▶ _What needs to be done_: Could you repeat every entry below word for word, leaving out the pictures?

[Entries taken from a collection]

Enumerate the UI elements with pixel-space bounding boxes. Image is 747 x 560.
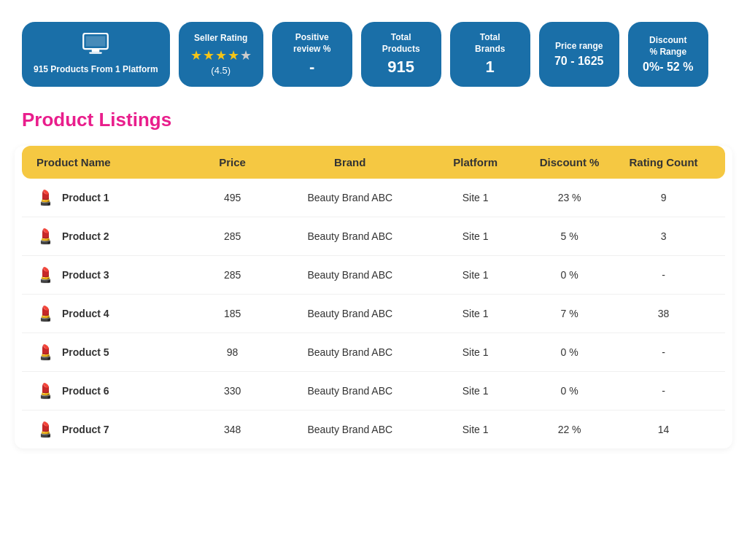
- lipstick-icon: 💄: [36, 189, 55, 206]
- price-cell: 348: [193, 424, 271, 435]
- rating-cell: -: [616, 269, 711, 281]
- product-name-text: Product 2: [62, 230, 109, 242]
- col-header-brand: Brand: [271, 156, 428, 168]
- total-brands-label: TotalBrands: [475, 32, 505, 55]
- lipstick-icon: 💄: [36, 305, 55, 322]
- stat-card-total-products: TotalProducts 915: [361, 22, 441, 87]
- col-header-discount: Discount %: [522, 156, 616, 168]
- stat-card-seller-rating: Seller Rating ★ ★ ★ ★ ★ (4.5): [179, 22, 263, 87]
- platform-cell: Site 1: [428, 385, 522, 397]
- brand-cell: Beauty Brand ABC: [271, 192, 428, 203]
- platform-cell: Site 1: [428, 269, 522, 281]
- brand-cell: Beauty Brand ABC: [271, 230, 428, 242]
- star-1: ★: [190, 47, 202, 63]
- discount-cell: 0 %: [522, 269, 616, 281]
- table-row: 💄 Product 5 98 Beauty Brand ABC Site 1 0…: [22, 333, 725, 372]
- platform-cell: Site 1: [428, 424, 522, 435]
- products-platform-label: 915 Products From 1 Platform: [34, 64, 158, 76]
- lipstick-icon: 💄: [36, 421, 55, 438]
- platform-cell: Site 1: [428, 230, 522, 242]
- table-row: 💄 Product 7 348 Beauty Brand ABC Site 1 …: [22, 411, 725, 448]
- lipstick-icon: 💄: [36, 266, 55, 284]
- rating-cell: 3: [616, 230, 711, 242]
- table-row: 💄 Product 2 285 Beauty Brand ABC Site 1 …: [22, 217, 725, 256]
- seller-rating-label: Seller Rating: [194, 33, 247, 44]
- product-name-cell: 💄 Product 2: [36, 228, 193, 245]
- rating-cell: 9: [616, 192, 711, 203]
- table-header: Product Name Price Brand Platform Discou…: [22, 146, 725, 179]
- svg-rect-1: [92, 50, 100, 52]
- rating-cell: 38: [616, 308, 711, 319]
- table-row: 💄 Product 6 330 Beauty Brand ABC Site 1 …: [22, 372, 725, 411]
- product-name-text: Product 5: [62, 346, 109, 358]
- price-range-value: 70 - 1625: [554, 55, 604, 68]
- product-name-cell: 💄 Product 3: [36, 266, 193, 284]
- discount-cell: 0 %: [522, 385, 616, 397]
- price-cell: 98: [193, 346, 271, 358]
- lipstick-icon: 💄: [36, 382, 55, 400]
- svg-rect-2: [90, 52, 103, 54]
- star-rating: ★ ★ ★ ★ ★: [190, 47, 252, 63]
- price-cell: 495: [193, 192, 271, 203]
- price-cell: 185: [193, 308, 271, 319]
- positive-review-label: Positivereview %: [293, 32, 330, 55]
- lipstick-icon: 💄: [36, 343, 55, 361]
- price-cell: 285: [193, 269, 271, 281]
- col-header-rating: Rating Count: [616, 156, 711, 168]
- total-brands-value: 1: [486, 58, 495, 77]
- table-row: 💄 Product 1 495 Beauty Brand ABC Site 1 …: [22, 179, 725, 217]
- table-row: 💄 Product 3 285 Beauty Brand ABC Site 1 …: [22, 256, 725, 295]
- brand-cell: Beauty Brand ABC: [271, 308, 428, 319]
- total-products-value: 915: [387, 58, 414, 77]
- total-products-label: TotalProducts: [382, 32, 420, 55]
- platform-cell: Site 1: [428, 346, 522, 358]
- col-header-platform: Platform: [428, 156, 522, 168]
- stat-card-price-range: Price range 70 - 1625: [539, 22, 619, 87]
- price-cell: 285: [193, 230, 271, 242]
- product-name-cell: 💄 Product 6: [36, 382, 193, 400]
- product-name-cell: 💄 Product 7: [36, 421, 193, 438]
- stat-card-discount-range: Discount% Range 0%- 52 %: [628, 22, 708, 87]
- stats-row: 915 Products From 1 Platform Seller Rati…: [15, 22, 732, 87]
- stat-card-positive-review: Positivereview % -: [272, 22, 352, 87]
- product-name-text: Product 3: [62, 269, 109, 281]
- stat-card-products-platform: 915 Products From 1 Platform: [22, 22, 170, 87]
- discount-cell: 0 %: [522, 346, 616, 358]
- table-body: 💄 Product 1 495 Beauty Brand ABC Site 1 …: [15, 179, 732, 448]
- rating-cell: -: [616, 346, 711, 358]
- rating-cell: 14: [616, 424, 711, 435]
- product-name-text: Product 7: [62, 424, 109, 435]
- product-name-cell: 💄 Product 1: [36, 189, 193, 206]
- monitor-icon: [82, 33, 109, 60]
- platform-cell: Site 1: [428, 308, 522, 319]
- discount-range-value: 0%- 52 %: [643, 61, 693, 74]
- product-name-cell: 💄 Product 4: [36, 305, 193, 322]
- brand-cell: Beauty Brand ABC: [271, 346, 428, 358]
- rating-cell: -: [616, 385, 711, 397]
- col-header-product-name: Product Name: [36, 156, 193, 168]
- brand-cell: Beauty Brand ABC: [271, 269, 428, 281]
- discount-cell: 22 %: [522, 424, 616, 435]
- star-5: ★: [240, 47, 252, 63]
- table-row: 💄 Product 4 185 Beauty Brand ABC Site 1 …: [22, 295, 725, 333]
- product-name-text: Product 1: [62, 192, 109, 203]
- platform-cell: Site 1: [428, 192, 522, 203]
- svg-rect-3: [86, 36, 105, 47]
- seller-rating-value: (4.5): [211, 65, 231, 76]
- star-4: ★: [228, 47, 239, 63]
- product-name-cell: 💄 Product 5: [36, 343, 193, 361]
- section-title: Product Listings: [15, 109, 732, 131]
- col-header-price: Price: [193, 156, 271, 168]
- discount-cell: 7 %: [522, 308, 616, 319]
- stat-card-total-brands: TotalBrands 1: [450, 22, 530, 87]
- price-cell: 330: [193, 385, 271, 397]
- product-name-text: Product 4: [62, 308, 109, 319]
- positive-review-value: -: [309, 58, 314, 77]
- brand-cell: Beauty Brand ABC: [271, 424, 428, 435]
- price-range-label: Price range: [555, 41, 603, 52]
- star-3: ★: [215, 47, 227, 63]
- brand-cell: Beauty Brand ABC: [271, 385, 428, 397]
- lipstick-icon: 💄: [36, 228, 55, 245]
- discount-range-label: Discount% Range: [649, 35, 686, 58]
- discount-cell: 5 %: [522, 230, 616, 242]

▶ _Output below_:
Enumerate the UI elements with pixel-space bounding boxes. Image is 747 x 560.
- lipstick-icon: 💄: [36, 189, 55, 206]
- price-cell: 348: [193, 424, 271, 435]
- rating-cell: -: [616, 269, 711, 281]
- product-name-text: Product 2: [62, 230, 109, 242]
- col-header-brand: Brand: [271, 156, 428, 168]
- total-brands-label: TotalBrands: [475, 32, 505, 55]
- lipstick-icon: 💄: [36, 305, 55, 322]
- stat-card-total-products: TotalProducts 915: [361, 22, 441, 87]
- col-header-discount: Discount %: [522, 156, 616, 168]
- stat-card-seller-rating: Seller Rating ★ ★ ★ ★ ★ (4.5): [179, 22, 263, 87]
- platform-cell: Site 1: [428, 385, 522, 397]
- brand-cell: Beauty Brand ABC: [271, 192, 428, 203]
- platform-cell: Site 1: [428, 269, 522, 281]
- brand-cell: Beauty Brand ABC: [271, 230, 428, 242]
- star-1: ★: [190, 47, 202, 63]
- discount-cell: 0 %: [522, 269, 616, 281]
- table-row: 💄 Product 5 98 Beauty Brand ABC Site 1 0…: [22, 333, 725, 372]
- platform-cell: Site 1: [428, 424, 522, 435]
- products-platform-label: 915 Products From 1 Platform: [34, 64, 158, 76]
- lipstick-icon: 💄: [36, 421, 55, 438]
- platform-cell: Site 1: [428, 230, 522, 242]
- table-row: 💄 Product 7 348 Beauty Brand ABC Site 1 …: [22, 411, 725, 448]
- lipstick-icon: 💄: [36, 266, 55, 284]
- rating-cell: 3: [616, 230, 711, 242]
- table-row: 💄 Product 2 285 Beauty Brand ABC Site 1 …: [22, 217, 725, 256]
- seller-rating-label: Seller Rating: [194, 33, 247, 44]
- product-name-cell: 💄 Product 2: [36, 228, 193, 245]
- rating-cell: 9: [616, 192, 711, 203]
- table-header: Product Name Price Brand Platform Discou…: [22, 146, 725, 179]
- svg-rect-1: [92, 50, 100, 52]
- rating-cell: 38: [616, 308, 711, 319]
- table-row: 💄 Product 6 330 Beauty Brand ABC Site 1 …: [22, 372, 725, 411]
- product-name-text: Product 5: [62, 346, 109, 358]
- price-range-value: 70 - 1625: [554, 55, 604, 68]
- product-name-cell: 💄 Product 3: [36, 266, 193, 284]
- discount-cell: 0 %: [522, 385, 616, 397]
- price-cell: 98: [193, 346, 271, 358]
- lipstick-icon: 💄: [36, 382, 55, 400]
- svg-rect-2: [90, 52, 103, 54]
- star-rating: ★ ★ ★ ★ ★: [190, 47, 252, 63]
- price-cell: 495: [193, 192, 271, 203]
- price-cell: 185: [193, 308, 271, 319]
- positive-review-label: Positivereview %: [293, 32, 330, 55]
- lipstick-icon: 💄: [36, 343, 55, 361]
- price-cell: 285: [193, 269, 271, 281]
- col-header-rating: Rating Count: [616, 156, 711, 168]
- total-brands-value: 1: [486, 58, 495, 77]
- table-row: 💄 Product 1 495 Beauty Brand ABC Site 1 …: [22, 179, 725, 217]
- table-row: 💄 Product 3 285 Beauty Brand ABC Site 1 …: [22, 256, 725, 295]
- brand-cell: Beauty Brand ABC: [271, 308, 428, 319]
- total-products-value: 915: [387, 58, 414, 77]
- total-products-label: TotalProducts: [382, 32, 420, 55]
- platform-cell: Site 1: [428, 346, 522, 358]
- col-header-platform: Platform: [428, 156, 522, 168]
- stat-card-price-range: Price range 70 - 1625: [539, 22, 619, 87]
- price-cell: 285: [193, 230, 271, 242]
- product-name-cell: 💄 Product 6: [36, 382, 193, 400]
- product-name-cell: 💄 Product 7: [36, 421, 193, 438]
- stat-card-discount-range: Discount% Range 0%- 52 %: [628, 22, 708, 87]
- stats-row: 915 Products From 1 Platform Seller Rati…: [15, 22, 732, 87]
- stat-card-positive-review: Positivereview % -: [272, 22, 352, 87]
- product-name-text: Product 3: [62, 269, 109, 281]
- stat-card-products-platform: 915 Products From 1 Platform: [22, 22, 170, 87]
- discount-cell: 0 %: [522, 346, 616, 358]
- table-body: 💄 Product 1 495 Beauty Brand ABC Site 1 …: [15, 179, 732, 448]
- rating-cell: -: [616, 346, 711, 358]
- rating-cell: 14: [616, 424, 711, 435]
- product-name-text: Product 7: [62, 424, 109, 435]
- product-name-cell: 💄 Product 1: [36, 189, 193, 206]
- monitor-icon: [82, 33, 109, 60]
- platform-cell: Site 1: [428, 308, 522, 319]
- discount-range-value: 0%- 52 %: [643, 61, 693, 74]
- product-name-cell: 💄 Product 4: [36, 305, 193, 322]
- brand-cell: Beauty Brand ABC: [271, 346, 428, 358]
- rating-cell: -: [616, 385, 711, 397]
- col-header-product-name: Product Name: [36, 156, 193, 168]
- brand-cell: Beauty Brand ABC: [271, 269, 428, 281]
- discount-cell: 22 %: [522, 424, 616, 435]
- star-5: ★: [240, 47, 252, 63]
- table-row: 💄 Product 4 185 Beauty Brand ABC Site 1 …: [22, 295, 725, 333]
- product-name-text: Product 1: [62, 192, 109, 203]
- platform-cell: Site 1: [428, 192, 522, 203]
- svg-rect-3: [86, 36, 105, 47]
- seller-rating-value: (4.5): [211, 65, 231, 76]
- star-4: ★: [228, 47, 239, 63]
- product-name-cell: 💄 Product 5: [36, 343, 193, 361]
- section-title: Product Listings: [15, 109, 732, 131]
- col-header-price: Price: [193, 156, 271, 168]
- discount-cell: 7 %: [522, 308, 616, 319]
- stat-card-total-brands: TotalBrands 1: [450, 22, 530, 87]
- price-cell: 330: [193, 385, 271, 397]
- product-name-text: Product 4: [62, 308, 109, 319]
- positive-review-value: -: [309, 58, 314, 77]
- brand-cell: Beauty Brand ABC: [271, 424, 428, 435]
- price-range-label: Price range: [555, 41, 603, 52]
- star-3: ★: [215, 47, 227, 63]
- brand-cell: Beauty Brand ABC: [271, 385, 428, 397]
- lipstick-icon: 💄: [36, 228, 55, 245]
- discount-range-label: Discount% Range: [649, 35, 686, 58]
- discount-cell: 5 %: [522, 230, 616, 242]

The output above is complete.